OneNote has been around for more than a decade now. Over the years, Microsoft has released an iOS and Android version, but the full desktop version was available as a paid app for Office on Windows.

We understand that Microsoft will release the OneNote for Mac app for free, and the company is also planning to make the Windows desktop version available at no extra cost. This marks a significant change in the way Microsoft manages OneNote, unbundling it fully from the cost of Office. We’re told part of this free approach is targeted at competitors like Evernote, but Microsoft is also adding additional features to entice people away from the competition.
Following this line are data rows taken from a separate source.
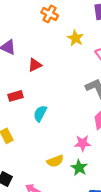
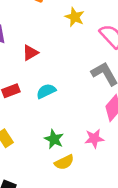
cyan semicircle: (40, 113) -> (46, 91), moved, turned 42
green star: (79, 168) -> (54, 139), moved

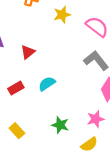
yellow star: (75, 17) -> (62, 15), turned -30
yellow semicircle: (64, 162) -> (89, 144), moved

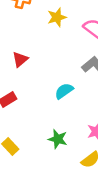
cyan semicircle: (47, 84) -> (64, 91), moved

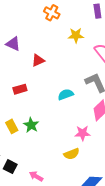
green star: (58, 139) -> (31, 125), moved

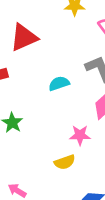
red triangle: (38, 60) -> (24, 37), size x1.6

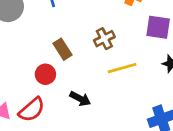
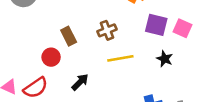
black arrow: (80, 99) -> (80, 82), turned -78

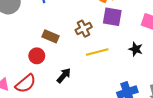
purple square: (156, 25) -> (112, 17), moved
brown rectangle: (69, 36) -> (50, 36), turned -35

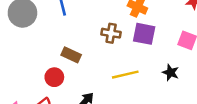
brown cross: (84, 29) -> (111, 33), moved, turned 35

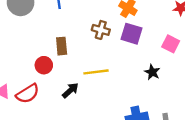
brown rectangle: (71, 55) -> (62, 46), turned 54
yellow line: (125, 75) -> (96, 72), moved

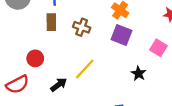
brown cross: (101, 30) -> (82, 27), moved
brown rectangle: (62, 46) -> (51, 22), moved
yellow line: (96, 72) -> (85, 69), turned -45

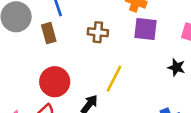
brown rectangle: (51, 22) -> (49, 33), moved
red circle: (35, 58) -> (55, 82), size x1.5

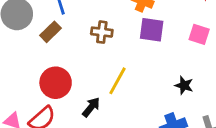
brown rectangle: (49, 33) -> (51, 32), turned 60
black star: (176, 67) -> (184, 85), moved

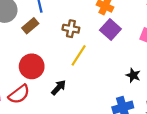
purple square: (152, 30) -> (110, 30), turned 30
yellow line: (118, 81) -> (79, 55), moved

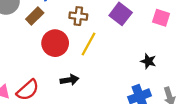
red circle: (32, 66) -> (55, 43), moved
black arrow: (59, 88) -> (69, 80), turned 42

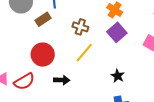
red circle: (55, 43) -> (43, 55), moved
black star: (148, 61) -> (118, 76), moved

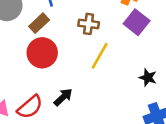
red circle: (43, 55) -> (42, 53), moved
black arrow: (62, 80) -> (63, 97), moved, turned -35

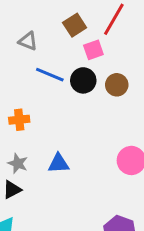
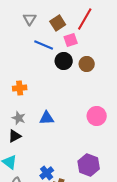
gray triangle: (28, 41) -> (30, 19), moved, turned 40
blue line: (50, 75) -> (44, 45), moved

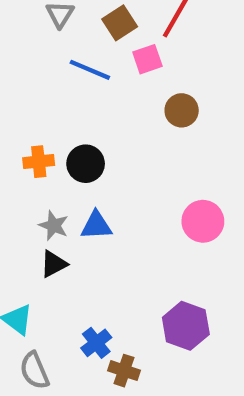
black circle: (64, 61) -> (86, 164), moved
gray star: (19, 118) -> (54, 226), moved
black triangle: (15, 136) -> (54, 264), moved

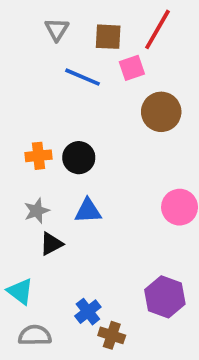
brown square: (120, 23) -> (108, 37), turned 36
brown circle: (182, 110) -> (161, 112), size x1.4
gray star: (54, 226) -> (37, 211), moved, turned 30
gray semicircle: (34, 371) -> (35, 335), turned 112

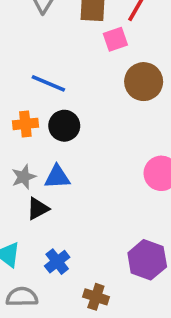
blue line: (82, 77) -> (48, 83), moved
blue triangle: (88, 211) -> (57, 177), moved
blue cross: (88, 312) -> (57, 262), moved

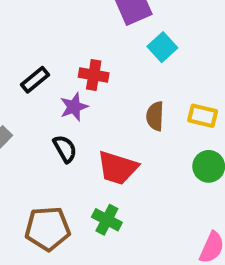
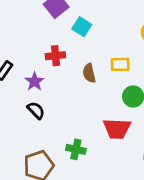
red cross: (94, 75) -> (55, 56), moved
red trapezoid: (118, 168) -> (117, 129), moved

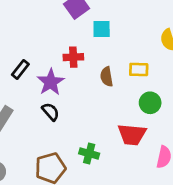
cyan square: (82, 27) -> (102, 29), turned -36
purple star: (34, 81) -> (51, 82), size x1.4

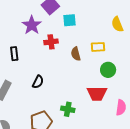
black rectangle: (20, 69) -> (14, 54), turned -40
purple star: (51, 82) -> (32, 25), moved
black semicircle: (51, 112) -> (38, 82), turned 72

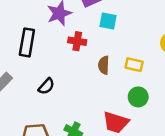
black rectangle: (14, 54) -> (27, 42), size x1.5

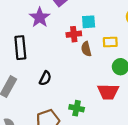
cyan square: (108, 21) -> (89, 22), moved
red cross: (77, 41) -> (74, 34), moved

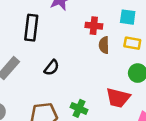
cyan square: (89, 22) -> (128, 17), moved

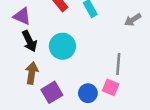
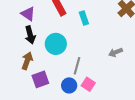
gray arrow: (133, 20) -> (116, 52), moved
gray line: (118, 64) -> (77, 66), moved

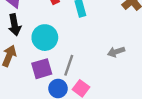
purple square: (40, 79) -> (42, 69), moved

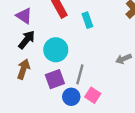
black arrow: (15, 25) -> (27, 40), turned -126

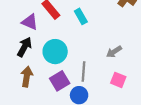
purple triangle: (24, 16) -> (30, 22), moved
gray arrow: (124, 59) -> (114, 52), moved
pink square: (93, 95) -> (118, 80), moved

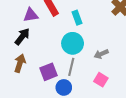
purple triangle: (30, 22) -> (31, 15), turned -42
cyan circle: (55, 52) -> (73, 43), moved

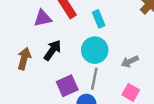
black arrow: (22, 37) -> (52, 50), moved
brown arrow: (20, 63) -> (24, 59), moved

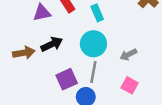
black arrow: (52, 50) -> (52, 44), turned 30
brown arrow: (24, 59) -> (24, 53), turned 65

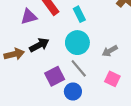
gray line: (93, 72) -> (79, 68), turned -48

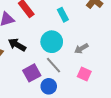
cyan rectangle: (79, 14) -> (63, 15), moved
black arrow: (39, 45) -> (17, 45), turned -120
Alongside the all-platform compatibility, OneNote will pack new features such as web clipper ability, which allows users to clip parts of web pages to the app with the help of a browser extension created by Microsoft, similar to what Evernote already has.

Another major Microsoft release will be an updated Office for Mac, according to MacWorld’s sources, which is a welcome move since the last update was three-and-a-half years ago. While the software maker has not yet officially revealed anything, German Office Boss Thorsten Hübschen informed MacWorld that the update will arrive by the end of the year.

A representative for Microsoft confirmed that development work for the next version of Office for Mac is ongoing. “The team is hard at work on the next version of Office for Mac,” she said in an email. “While I don’t have details to share on timing, when it’s available, Office 365 subscribers will automatically get the next Office for Mac at no additional cost.”

Meanwhile, Apple has started offering its suite of iWork apps for free to its customers, although the new versions offer much less functionality than their Microsoft counterparts.